WASHINGTON -- Parents say they are using TV ratings to help decide what their children can watch but many can't even name any of the ratings used for shows, a survey finds.
Since Oct. 1., when ABC, CBS, Fox and most cable networks began using new detailed TV ratings, the letters "V," "S," "L" and "D" have been showing up on TV screens alongside age-based ratings, such as "TV-PG" (parental guidance suggested) and "TV-14" (may be unsuitable for children under 14). The letters stand for violence, sex, crude language and suggestive dialogue.
Fifty-four percent of parents surveyed said they had used the ratings, while 46 percent said they had not, said the poll released at a news conference Wednesday by the Kaiser Family Foundation, a California research group interested in entertainment's impact on society.
"It speaks to how concerned America's parents have been, how concerned they continue to be with what they believe is their need to begin to take greater control of their children's television," said Don Roberts, a Stanford University communications professor.
Kaiser's findings conflicted with an Associated Press poll, conducted in February, that found parents widely ignored the ratings. In that poll, seven in 10 adults say they paid little or no attention to the ratings. Even in homes with children, 51 percent of parents paid little or no attention.
The Kaiser survey, meanwhile, found that parents didn't have a good understanding of what some ratings meant, particularly ratings specifically designed for children's shows.
Those ratings are: "TV-Y" (appropriate for all children) and "TV-Y7" (suitable for children older than 7). Shows with those ratings also may carry the notation "FV," which stands for fantasy violence.
Fifty-one percent of parents failed to name even one of the ratings for children's shows, 17 percent could name one, while 13 percent said they could but gave the wrong answers. Eighteen percent weren't aware of the ratings and 1 percent refused to answer.
Similarly, 76 percent of the parents did not know what the notation "D" stands for and 65 percent didn't know what "FV" meant.
"The mere fact that we have half of the parents even using it at this point in time, this early in the stage of the ratings, is a significant step," said Virginia Markell, president-elect of the National PTA, which pushed for the more detailed ratings. "We are now incumbent as child advocates to spend some time getting parents educated."

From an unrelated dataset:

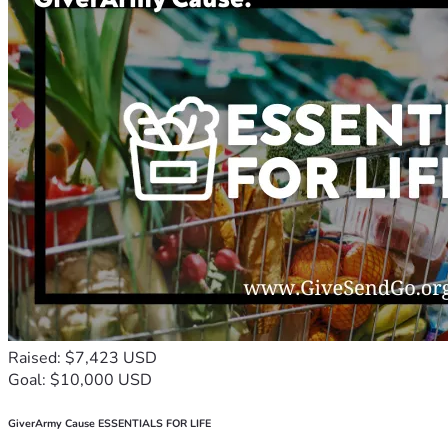
Raised: $7,423 USD
Goal: $10,000 USD
GiverArmy Cause ESSENTIALS FOR LIFE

Vice President Al Gore urged parents to use the TV ratings and eventually v-chip blocking technology to try to reduce violent behavior in youngsters.
"Of course the recent tragic incidents of children shooting children give us ever more urgent cause for concern," Gore said. "We must explore every option that might help prevent violence by children and that includes limiting children's exposure to television violence. To be more specific, helping parents to limit their own children's exposure to television violence."
The telephone survey conducted April 2-26 by Princeton Survey Research Associates involved 1,358 parents of children ages 2-17. The margin of error was plus or minus 3 percentage points. Another survey of 446 children ages 10-17 had a margin or error of plus or minus 5 percentage points.
The ratings are designed to work with blocking technology, dubbed the v-chip, that will let viewers block shows based on their ratings for sexual content, violence and objectionable language. V-chips will be installed in new TV sets and other devices.
Forty-five percent of parents polled said they were "not at all likely" in the next two years to buy either a new TV set or a set-top box containing the v-chip. Twenty-four percent said they were "not too likely" to make such purchases.
Meanwhile, 17 percent responded that they were "somewhat likely" to buy them, and 12 percent said they were "very likely."
But if they had a v-chip equipped TV set, 65 percent of parents polled said they would use it to block some shows, 31 percent said they wouldn't.
In a companion poll of children ages 10 to 17, some 61 percent said that if their parents blocked certain shows, they would not try to find a way to watch the shows anyway. Thirty-five percent said they would.